En effet, l’ignorance de théorie de la mesure n’aura pas permis aux économistes de la Banque mondiale et du FMI de comprendre que l’instrument de mesure d’après la dévaluation du FCFA et celui d’avant cette pratique d’extorsion  ne sont plus les mêmes.

A titre de comparaison, pour bien comprendre l’état de confusion dans lequel se trouvent enfoncés ces économistes, la situation en économie s’apparenteà celle qui consisterait en physique à mesurer la température dans l’échelle Celsius avant de provoquer la fuite de chaleur, et, après la fuite de chaleur provoquée, à utiliser l’échelle Fahrenheit, tout en se permettant de comparer directement les deux résultats de mesure pour conclure à une hausse de température. Il reste clair, que dans ce cas précis, l’erreur aurait pu être facilement découverte car la mesure ne saurait contredire le simple bon sens.

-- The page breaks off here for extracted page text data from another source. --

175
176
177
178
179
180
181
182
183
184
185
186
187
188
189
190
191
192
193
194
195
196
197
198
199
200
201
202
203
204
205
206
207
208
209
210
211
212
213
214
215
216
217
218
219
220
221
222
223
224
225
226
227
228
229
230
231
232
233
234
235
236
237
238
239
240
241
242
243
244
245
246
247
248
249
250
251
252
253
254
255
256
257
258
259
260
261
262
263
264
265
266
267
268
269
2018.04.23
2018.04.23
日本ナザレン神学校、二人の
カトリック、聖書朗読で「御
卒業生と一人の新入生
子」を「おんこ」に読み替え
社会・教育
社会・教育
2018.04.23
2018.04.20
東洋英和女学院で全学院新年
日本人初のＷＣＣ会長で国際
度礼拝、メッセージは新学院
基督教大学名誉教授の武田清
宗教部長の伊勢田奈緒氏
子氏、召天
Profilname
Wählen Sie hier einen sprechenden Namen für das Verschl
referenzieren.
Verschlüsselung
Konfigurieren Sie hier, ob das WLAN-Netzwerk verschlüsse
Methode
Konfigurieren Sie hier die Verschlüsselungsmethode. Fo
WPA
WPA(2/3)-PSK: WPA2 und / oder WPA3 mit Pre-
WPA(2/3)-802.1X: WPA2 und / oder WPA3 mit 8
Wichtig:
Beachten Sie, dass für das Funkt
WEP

En revanche, en économie, le caractère artificiel des indicateurs de prix ne permet pas de se rendre compte d’une telle confusion étant donné que les idées à la base de leur formulation n’ont en général aucun rapport avec une réalité concrète.

 

VII. L’Economie scientifique ou la cohérence des indicateurs avec la réalité

Pour rétablir la réalité des chiffres et leur cohérence avec les faits, nous montrons que sur la base du nouvel instrument de mesure qui est plus petit, le prix est établi à la fin de l’année 1994 à un niveau de142 ; ce qui a été interprété comme un taux d’inflation de 42%. Nous allons comprendre pourquoi cela ne correspond à aucune réalité concrète.

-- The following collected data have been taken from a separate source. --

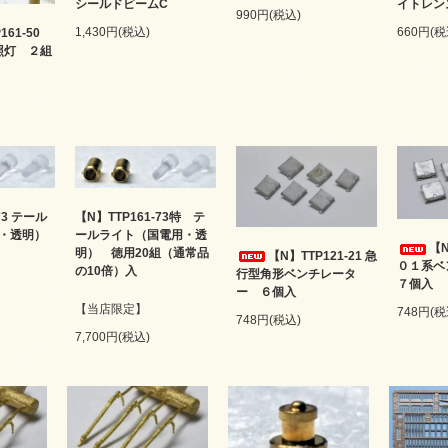
シールドビームC
イトレン
990円(税込)
1,430円(税込)
660円(税
161-50
前照灯 ２組
73 テール
【N】TTP161-73特 テ
・透明）
ールライト（国電用・透
【N
明） 徳用20組（通常品
【N】TTP121-21 急
０１系
の10倍）入
行型角形ベンチレータ
７個入
ー ６個入
【当店限定】
748円(税
748円(税込)
7,700円(税込)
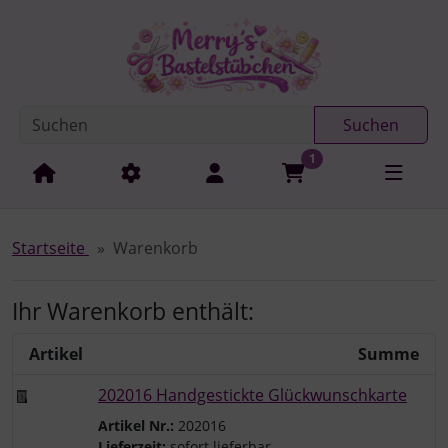
Diese Sprungnavigation (skip link) ist jederzeit zu erreichen
Sprungnavigation
Springe zur Navigation
Springe zum Inhalt
Spri
Suchen
1
Startseite
Warenkorb
Ihr Warenkorb enthält:
Artikel
Summe
202016 Handgestickte Glückwunschkarte
Artikel Nr.:
202016
Lieferzeit:
sofort lieferbar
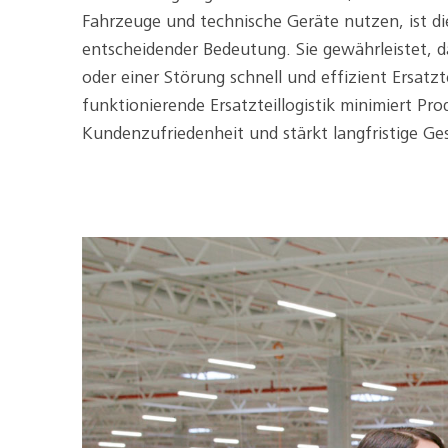
Fahrzeuge und technische Geräte nutzen, ist die
entscheidender Bedeutung. Sie gewährleistet, da
oder einer Störung schnell und effizient Ersatzt
funktionierende Ersatzteillogistik minimiert Pro
Kundenzufriedenheit und stärkt langfristige G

En effet, en respectant le principe du calcul des indices, le niveau de base de départ de l’indice est de 100 en janvier 1994, mais ici, ce nombre est établi sur la base du premier FCFA qui est le double du nouveau FCFA. Donc en toute logique, ce niveau vaut 200 dans le nouvel instrument de mesure.

Par conséquent, ce niveau de 200 au départ doit être comparé au niveau de 142, à l’arrivée, les deux mesures ayant été prises avec le même instrument de mesure,étant ainsi rendues directement comparables. Ce faisant, le taux de variation annuelle des prix est de :

(142-200)/200  = 71% - 100% = -29%.

Par conséquent, la déflation est présente à l’issue de la dévaluation du FCFA en 1994 avec un taux de baisse des prix de 29%, ce qui est cohérent avec l’extorsion des ressources des populations, c’est-à-dire leur appauvrissement.

Un autre raisonnement simple permet d’aboutir au même résultat. Il s’agira alors de considérer le premier instrument de mesure, le double du second, selon lequel le niveau de 142 dans le nouvel instrument doit être établi à la moitié de cet indice, soit 71%. Ainsi, il faudra comparer cet indice à l’indice de départ qui est de 100. D’où la variation annuelle qui se chiffre à :

 71% – 100% = -29% ; soit encore une baisse de 29% des prix.

VIII. En conclusion

La réalité de cette baisse des prix à la suite de la pratique de dévaluation ne souffre d’aucune insuffisance, dès lors que l’on sait que cette mesure de dévaluation correspond à une procédure de fraude initiée par les Rois de France au moyen-âge pour soutirer au profit du Roi la moitié de la valeur de la masse monétaire détenue par la population, un montant désigné sous l’appellation de droits de seigneuriage que le Roi recouvrait après la manipulation à la baisse de l’ECU que le décret du 18 Germinal An III (7 avril 1795) a aboli.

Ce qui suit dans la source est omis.